2.1. Schizophrenia—Acute Episode (up to 6 Weeks)

Short-term studies of brexpiprazole monotherapy indicate its effectiveness in reducing the positive, negative, and cognitive symptoms, severity of aggression, as well as the levels of improvement and functional remission. The number needed to treat (NNT) for treatment response in acute schizophrenia of brexpiprazole is 7, which is lower than observed in the case of cariprazine treatment (NNT 10) and higher than that reported for lurasidone treatment (NNT 4–7 depending on the dose of the drug) [24]. A meta-analysis of studies exploring the links between the effectiveness and drug dose showed that, regarding the negative symptoms, the dose of 2 mg/d resulted in the maximal effect and then a plateau was observed. Concerning the positive symptoms, the effective dose (ED95) was 4 mg/d, however the curve was upward, suggesting a potential increase in effectiveness in doses above 4 mg/d [25]. The studies on acute schizophrenia episode treatment are presented in

Table 2. The studies on acute schizophrenia episode treatment with the use of brexipiprazole.

Study	Methodology	Results
RCT, Correl et al. [26]	N = 459; SZ; BRX * 0.25 mg, 1 ± 0.5 mg, 2.5 ± 0.5 mg, 5 ± 1 mg vs. ARI 15 ± 5 mg vs. placebo	ARI and BRX > placebo; p = ns
RCT Beacon, Kane et al. [27]	N = 674; SZ; BRX * 1 mg, 2 mg and 4 mg vs. placebo	PANSS: BRX 4 mg > placebo, p = s; BRX 1 mg and 2 mg > placebo, p = ns
RCT Vector, Correl et al. [28]	N = 636; SZ; BRX * 0.25 mg, 2 mg and 4 mg vs. placebo	PANSS: BRX 2 and 4 mg > placebo (total score, agitation, positive and negative symptoms subscales), p = s; CGI-I and CGI-S: BRX 2 mg and 4 mg > placebo, p = s PSP: BRX 2 mg > placebo, p = s; BRX 0.25 mg = placebo
RCT Lighthouse, Marder et al. [29]	N = 468; SZ; BRX * 3 mg and 4 mg vs.
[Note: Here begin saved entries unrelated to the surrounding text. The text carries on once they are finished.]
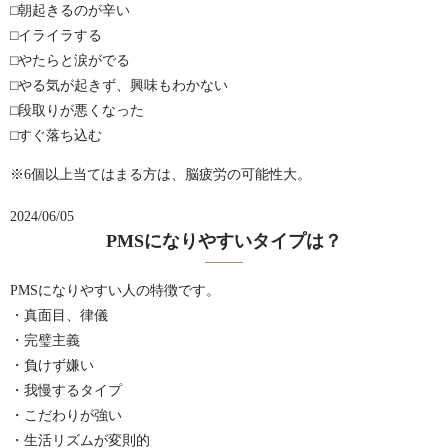
⬜︎朝起きるのが辛い
⬜︎イライラする
⬜︎やたらと涙がでる
⬜︎やる気が起きず、興味もわかない
⬜︎段取りが悪くなった
⬜︎すぐ落ち込む
※6個以上当てはまる方は、脳疲労の可能性大。
2024/06/05
PMSになりやすいタイプは？
PMSになりやすい人の特徴です。
・真面目、律儀
・完璧主義
・負けず嫌い
・我慢するタイプ
・こだわりが強い
・生活リズムが変則的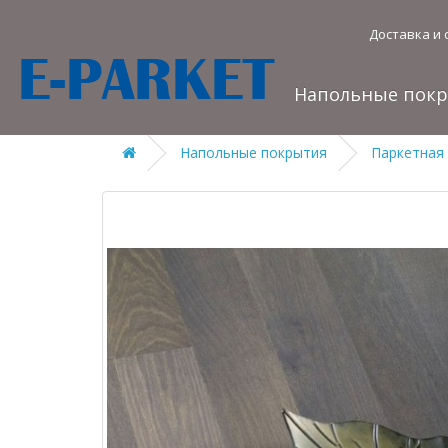
Доставка и 
Напольные пок
Напольные покрытия
Паркетная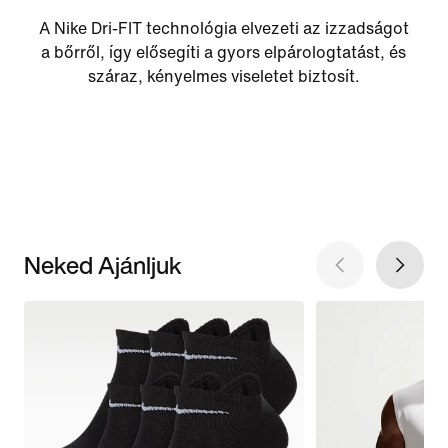
A Nike Dri-FIT technológia elvezeti az izzadságot
a bőrről, így elősegíti a gyors elpárologtatást, és
száraz, kényelmes viseletet biztosít.
Neked Ajánljuk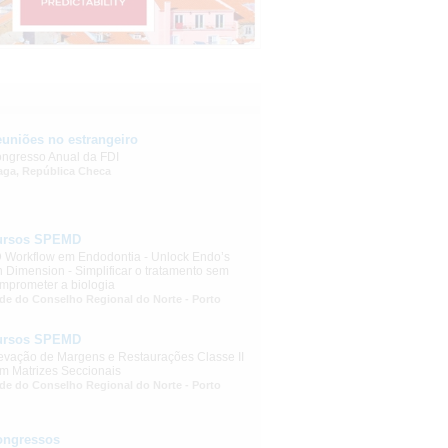
uniões no estrangeiro
ngresso Anual da FDI
aga, República Checa
ursos SPEMD
 Workflow em Endodontia - Unlock Endo’s
h Dimension - Simplificar o tratamento sem
mprometer a biologia
de do Conselho Regional do Norte - Porto
ursos SPEMD
evação de Margens e Restaurações Classe II
m Matrizes Seccionais
de do Conselho Regional do Norte - Porto
ongressos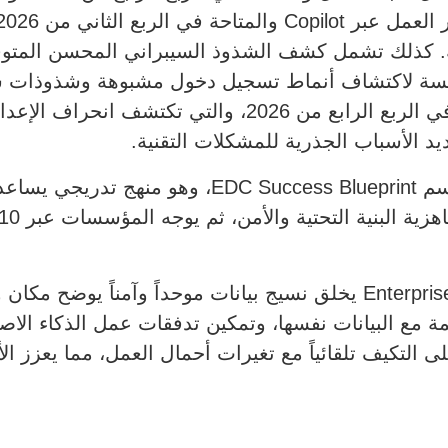
سسة لاكتشاف أنماط تسجيل دخول مشبوهة وشذوذات سلو
Fusion Compliance & Agentic Triage في الربع الرابع من 
د الأسباب الجذرية للمشكلات التقنية.
كما قدمت Everpure إطار عمل جديد باسم s Blueprint
ووفقاً للشركة، فإن نموذج Enterprise Data Cloud يخلق نسيج بيانات موحدا
مة مع البيانات نفسها، وتمكين تدفقات عمل الذكاء 
لى التكيف تلقائياً مع تغيرات أحمال العمل، مما يعزز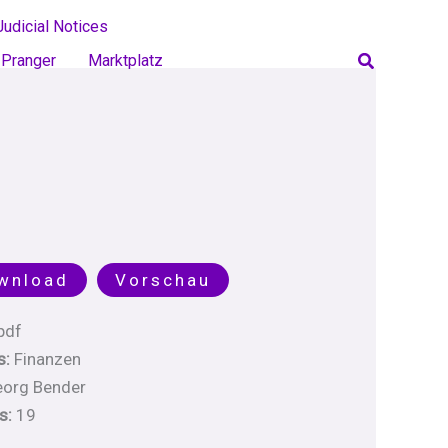
Judicial Notices
Search
Pranger
Marktplatz
wnload
Vorschau
pdf
s:
Finanzen
org Bender
s:
19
QUE XR 600 mg and 800 mg vs. placebo	PANSS: BRX > placebo, p = ns; QUE > placebo, p = s; BRX and QUE > placebo in a post hoc analysis of covariance
RCT, Ishigooka et al. [30]	N = 459; SZ; BRX * 1 mg, 2 mg and 4 mg vs. placebo	PANSS: BRX 2 mg > placebo, p = s; disorganized thinking: BRX 2 mg > placebo, p = s; negative symptoms BRX 1 mg > placebo, p = s BRX 4 mg > placebo, p = ns
RCT, Citrome et al. [31]	N = 97; SZ; BRX * 3–4 mg vs. ARI 10–20 mg	PANSS, CGI-S: ▼ BRX > ▼ ARI; SLOF: ▼ BRX > ▼ ARI; BIS-11; ▼ BRX > ▲ ARI; n-back: ▲ BRX > ▼ ARI
RCT, van Erp et al. [32]	N = 38; SZ; BRX * 2 mg vs. BRX 4 mg	BIS-11: BRX 0; ▼ activity VLPFC in fMRI BRX 4 mg > 2 mg
Post hoc analysis, Correl, Meade et al. [33,34]	N = 952; SZ; BRX * vs. placebo	PSP (total score and specific domains): BRX > placebo (functional improvement NNT 9; better functioning at the outset NNT 17 vs. 8); functional remission 11% BRX vs. 6.7% placebo (NNT 24); size of improvement and occurrence of treatment response ~severity of symptoms at the outset measured in PANSS
Post hoc analysis, Citrome et al. [35]	N = 1094; SZ; BRX * 2 mg and 4 mg vs. placebo	PANSS, P7 ≥ 3: BRX 4 mg > placebo, p =s, BRX 2 mg > placebo, p = ns; PANSS, P7: BRX 2 mg and 4 mg > placebo; regardless of the positive symptoms and akathisia
Meta-analysis, Reyad et al. [36]	SZ and TRD; BRX * vs. placebo	BRX > placebo in PANSS, CGI-I and PSP; BRX2 mg = BRX4 mg
Meta-analysis, Zhou et al. [37]	N = 2178; SZ; BRX * < 2 mg vs. placebo	BRX < 2 mg = placebo; BRX < 2 mg < BRX 2–4 mg
Network meta-analysis, Kishi et al. [38]	N = 3740; BRX * 2–4 mg vs. ARI 10–30 mg vs. placebo	Treatment response: BRX > ARI and placebo

N—number of participants, NNT—number needed to treat, RCT—randomized controlled trial, SZ—schizophrenia, BRX—brexpiprazole, ARI—aripiprazole, QUE—quetiapine, PANSS—Positive And Negative Symptoms Scale, CGI—Clinical Global Impression, BIS-11—Barratt Impulsiveness Scale. p = s—statistically significant result, p = ns—statistically non-significant result, TRD—treatment-resistant depression, *—monotherapy. ▲—increased score, ▼—decreased score, 0—no change.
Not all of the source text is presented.